Karmozijn pears have a sweet and sour taste suited for raw and cooked preparations. The variety is regarded as a cooking pear, but one of the unique traits of the Karmozijn pear is that it can be consumed raw when thinly sliced. Fresh Karmozijn pears are crisp and firm, allowing them to be sliced for cheese plates, served with dips, or chopped for green salads and fruit medleys. Slices of the flesh can also be used as an edible garnish over appetizers, plated main dishes, and desserts. In addition to raw preparations, Karmozijn pears are famous for their cooking properties and can be prepared quickly, typically being heated for less than twenty minutes. The variety can be stewed, braised, poached, or baked, and the marbled flesh transitions into a delicate, light pink hue. Karmozijn pears can also be simmered into sauces, compotes, and jams, cooked and served over bread pudding or ice cream, or combined with sugar to create crumbles and dessert casseroles. It is important to note that Karmozijn pears are slightly acidic and are not very sweet when raw, so they are best paired with sweet ingredients, such as poached in wine with cinnamon and citrus, or cooked into a jam with added sugar or honey. Karmozijn pears also complement ingredients such as walnuts, almonds, ginger, cinnamon, onion, smoked fish, and salty meats such as bacon or ham. Whole, unopened Karmozijn pears can be stored in a cool, dry, and dark place for several weeks.
In The Netherlands, Karmozijn pears are popularly stewed and served as an accompaniment to cooked meats such as roast chicken, rabbit, pheasant, or beef. Stewed pears are commonly referred to as stoofpeertjes, and the cooking pears are typically simmered in a mixture of brown sugar, lemon rind, cloves, cinnamon, and black currant liquor. Stoofpeertjes are traditionally served in the winter and can be eaten warm or cold. Beyond a side dish to meats, stoofpeertjes can be served with hangop, a dairy-based Dutch dessert. Hangop translates to mean "to hang up" and was named for yogurt or buttermilk being drained in a cloth, typically hung or draped over the edge of a colander. Once drained, the remaining mixture is sweetened or left as is and is consumed with stewed pears.

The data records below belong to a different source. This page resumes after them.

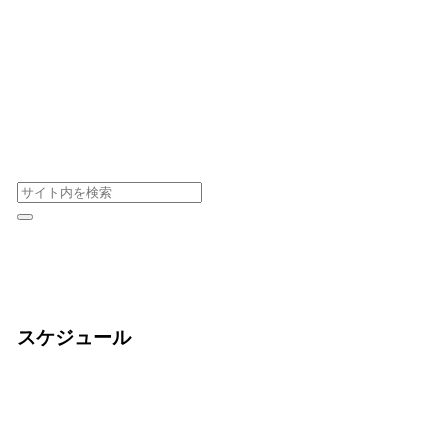
スケジュール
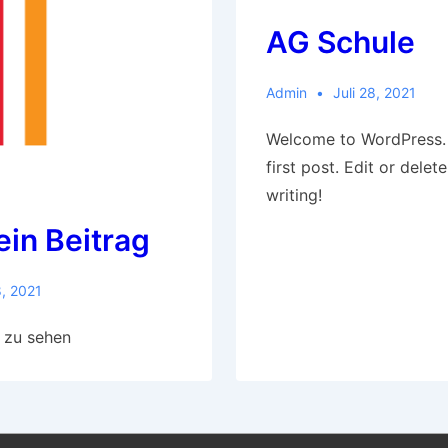
AG Schule
Admin
Juli 28, 2021
Welcome to WordPress. 
first post. Edit or delete
writing!
 ein Beitrag
8, 2021
s zu sehen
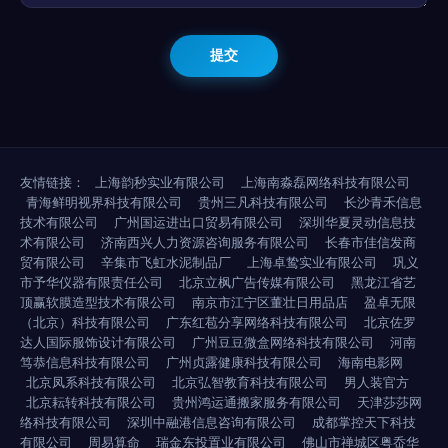
友情链接：
上海韵秒实业有限公司
上海南淼磊网络科技有限公司
青海鲜明视界科技有限公司
贵州三凡科技有限公司
长沙青禾信息
技术有限公司
广州国运进出口贸易有限公司
深圳华夏灵动信息技
术有限公司
济南西兴人力资源咨询服务有限公司
长春市佳信发商
贸有限公司
辛集市飞虹水泥制品厂
上海卓鸷实业有限公司
巩义
市予华仪器有限责任公司
北京立枫广告传媒有限公司
黑龙江省艺
顶赢软膜造型技术有限公司
南京市江宁区董壮日用品店
盈卓无限
（北京）科技有限公司
广东红苞分享网络科技有限公司
北京佐罗
达人国际服饰设计有限公司
广州豆豆微盒网络科技有限公司
河南
笃恭信息科技有限公司
广州贞露健康科技有限公司
海南电影网
北京凤系科技有限公司
北京弘智教育科技有限公司
男人装官方
北京耘转科技有限公司
贵州鸿运通搬家服务有限公司
天津莎莎网
络科技有限公司
深圳中融港信息咨询有限公司
成都掌控天下科技
有限公司
周易算命
瑞金东投置业有限公司
佛山市禅城区粤岙华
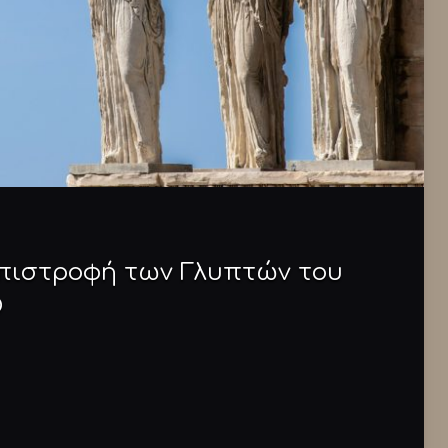
επιστροφή των Γλυπτών του
O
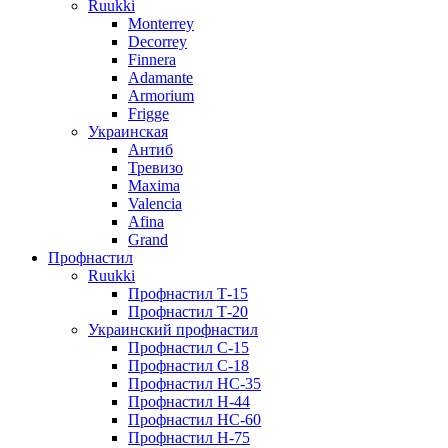
Ruukki
Monterrey
Decorrey
Finnera
Adamante
Armorium
Frigge
Украинская
Антиб
Тревизо
Maxima
Valencia
Afina
Grand
Профнастил
Ruukki
Профнастил Т-15
Профнастил Т-20
Украинский профнастил
Профнастил С-15
Профнастил С-18
Профнастил НС-35
Профнастил Н-44
Профнастил НС-60
Профнастил Н-75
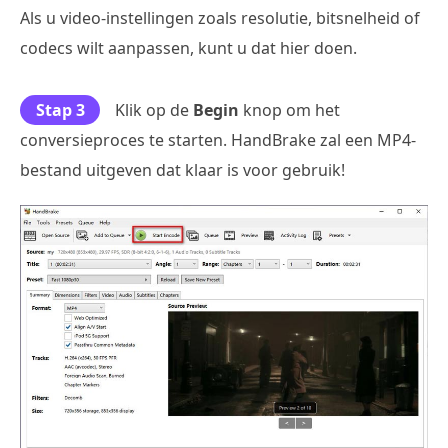
Als u video-instellingen zoals resolutie, bitsnelheid of
codecs wilt aanpassen, kunt u dat hier doen.
Stap 3
Klik op de
Begin
knop om het
conversieproces te starten. HandBrake zal een MP4-
bestand uitgeven dat klaar is voor gebruik!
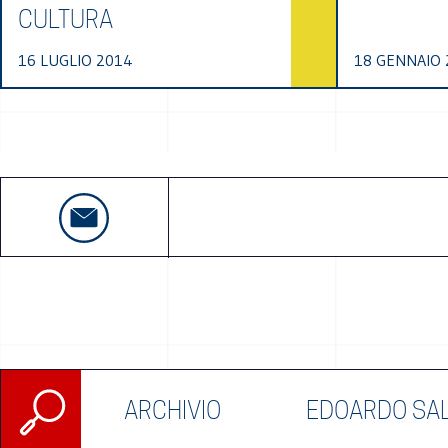
CULTURA
16 LUGLIO 2014
18 GENNAIO 
Ricerca
ARCHIVIO
EDOARDO SA
per:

Karmozijn pears are native to The Netherlands and were first grown in Altforst, a village in the Dutch province of Gelderland. Much of the variety's history is unknown, but it is said that apple and pear breeder Piet de Sonnaville created the variety by crossing a blood pear and a conference pear. The product of this cross was later bred with another cooking pear known as the lobster pear to create the pigmented, marbled cultivar. Today Karmozijn pears are somewhat rare and are primarily found in specialty markets in The Netherlands. The seasonal variety is celebrated for its use during the winter holiday season and offers festive coloring in culinary gatherings.